De wet betreffende ratificatie van het UN-verdrag bestrijding financiering Terrorisme zal op kort termijn worden behandeld in het parlement, zodat het beleid gericht tegen money laundering effectiever kan worden uitgevoerd. Deze wet zal voor augustus 2012 in werking moeten treden. Dit zei minister Edward Belfort van Justitie en Politie gistermiddag bij de voortzetting van de openbare vergadering rond de wijziging van de MOT-wet en de Wet op Identificatieplicht. Het ‘witgewassen’ vermogen van criminelen wordt internationaal geschat op 1,6 triljoen US$. Belfort benadrukte dat Suriname goed op weg is haar anti-witwasregiem te verbeteren. Er is inmiddels een activiteitenplan onder toezicht van de Caribbean Financial Action Task Force (CFATF) opgesteld, dat verbetering van het money laundringsysteem moet opleveren. Dit activiteitenplan is in maart dit jaar goedgekeurd door de CFATF en de Financial Action Task Force (FATF) en zal met technische assistentie van deze organen worden uitgevoerd.
De resultaten van de implementatie zullen in de plenaire vergadering van de CFATF in oktober 2012 worden getoetst. Het resultaat van deze toetsing zal bepalen of Suriname een betere rating krijgt, zei Belfort. Suriname zal met nog negen andere CFATF-lidlanden, Aruba, Guyana, Grenada, St.
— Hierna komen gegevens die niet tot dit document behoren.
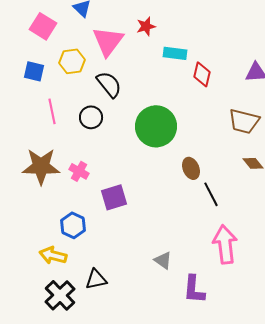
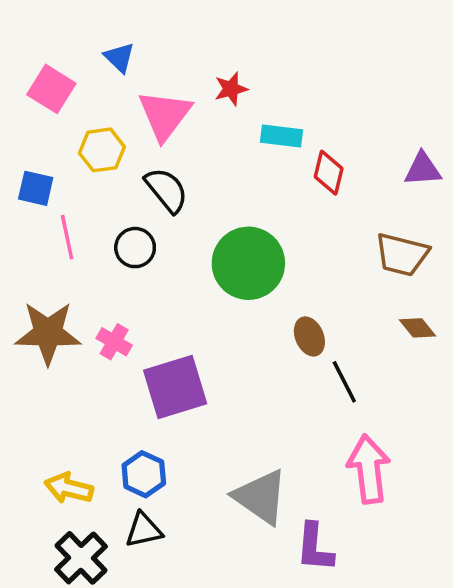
blue square: (34, 71) -> (36, 188), moved
purple square: (114, 197) -> (175, 387), size x1.4
blue hexagon: (73, 225) -> (144, 474), moved
gray triangle: (163, 260) -> (261, 497), size x1.8

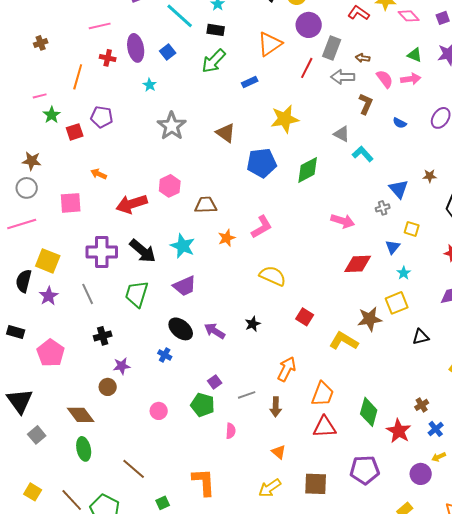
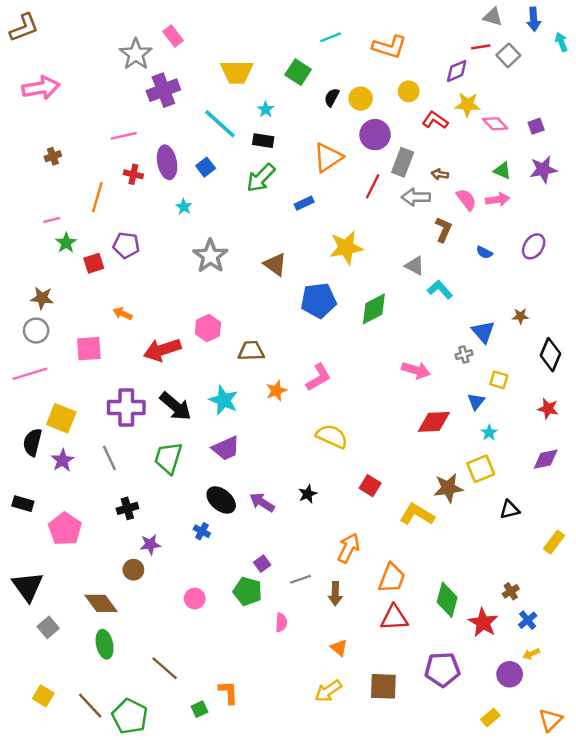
orange L-shape: (204, 482) -> (228, 692), moved, size x0.7

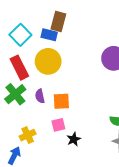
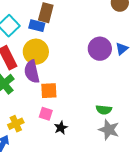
purple semicircle: (40, 96) -> (32, 72), moved, size x1.6
pink square: (58, 125) -> (46, 114), turned 32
Croix, St Kitts, St. Lucia, Dominica, Haïti en Belize, worden geëvalueerd. Deze landen hebben de extra aanbevelingen van de CFATF en de FATF inzake de financiering van terrorisme nog niet opgenomen in hun nationale wetgeving en riskeren op de black list geplaatst te worden. Het parlement uitte haar bezorgdheid hierover en vroeg de bewindsman waarom het activiteitenplan, dat gestoeld is op de uitvoering van deze aanbevelingen, nog niet is uitgevoerd. De FATF is in 1989 opgericht. De eerste aanbevelingen dateren van 1990 en in 1996 zijn deze voor het eerst herzien. Met de bestrijding van het financieel terrorisme zijn deze aanbevelingen in 2003 uitgebreid met een 40-tal acties.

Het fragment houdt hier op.